(no subject)

Mar 05, 2011 22:30

Работѣ редактора я бы сопоставилъ должность заводского испытателя-подлянщика, если бы такая была. Мужики собираютъ космическій лазеръ или скромный гламуризаторъ воздуха, и вотъ - "Спосылать за дядей-то?" - "Зови".
…Въ своемъ закуткѣ съ топчаномъ, огнетушителемъ и электроплиткой дядя Леша смотритъ безъ выраженія, поднявъ на лобъ очки, на явившагося за нимъ салагу и не торопясь откладываетъ "Жизнь цезарей". Въ цеху онъ садится передъ агрегатиной на табуретъ, закуриваетъ и лишь тутъ спрашиваетъ негромко: "Лазеръ?" - "Ну, вродѣ. Чтобы на броню-семерку, больше не надо, а повернешь…" - "Ладно, вижу". Дядя Леша куритъ и глядитъ на агрегать, мужики глядятъ въ углы и курятъ, молчаніе сгущается. Дядя Леша встаетъ по-молодому легко; неуловимо, срѣзавъ, какъ муха, прямое разстояніе, оказывается сразу рядомъ съ лазеромъ и коротко бьетъ съ носка въ единственную и вывѣренную точку, какъ нападающую собаку подъ нижнюю челюсть. Слышенъ четкій хрустъ, въ которомъ глохнетъ изумленное собачье "аахъ?.." на вдохѣ, и агрегатъ разлетается вѣеромъ по неметеному полу. "Твою мать…" - истово, какъ "омъ мани", гудитъ собраніе. "Понялъ, что не такъ? Въ другой разъ скоро не зови", - говоритъ дядя Леша и уходитъ къ Гаю Светонію. Его провожаютъ взглядами. Подлянщикъ-испытатель неизмѣнно удивляетъ, восхищаетъ даже, хотя любви, положимъ, здѣсь и нѣту. Дядя Леша жестокъ, а жестокость никто никогда не любилъ еще.

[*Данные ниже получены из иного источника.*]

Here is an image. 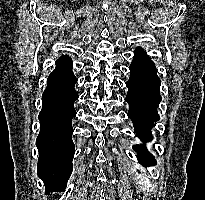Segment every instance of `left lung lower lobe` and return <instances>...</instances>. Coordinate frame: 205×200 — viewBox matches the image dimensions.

Ну, а несходство редакторской должности съ предполагаемой дядилешиной одно, зато досадное. Ударивъ сапогомъ, спужавъ и смѣшавъ, редакторъ самъ, тихонько матерясь, опускается на неметеный полъ, ищетъ подъ верстаками закатившіяся шестеренки отъ лазера, повторно ставитъ одноразовые предохранители, паяетъ новую схему, такъ, чтобъ можно было отрывать ненужное на данный моментъ, ронять на полъ, и чтобы семерную броню высокоорбитальнаго "Готсхаммера" все равно открывало бы, какъ стропорѣзомъ консервную латунь. Склеивая, подпиливая, "куда стяжку вмѣсто распорки, рукосуи?.." и бѣгая въ сосѣднюю мастерскую къ дядѣ Славѣ пожаловаться, за изолентой и за магніевой стружкой, подобенъ нищему, по окошкамъ милостыню просящу. У богатово человѣка Ѳетки Буслаева ломоть хлѣба выпрошу; у Измайла Срѣзневсково, у богагово гостя, изъ полатей его кусокъ словесъ получю; у реторовъ, у посацкихъ людей, по четвертинѣ хлѣба выпросилъ, и даю вамъ, жителямъ въ дому Бога моего - ѣшьте на здоровье, питайтеся, не мрите съ голоду. Я опять побреду, мнѣ еще надаютъ, добры до меня люди тѣ, помогаютъ моей худости. А я и паки вамъ, горюнамъ, подѣлюсь, сколь мнѣ Богъ далъ, а лутче тово не умѣю. Глупъ вѣдь я гораздо, такъ, человѣчище ни къ чему не годно, ворчю отъ болѣзни сердца своего.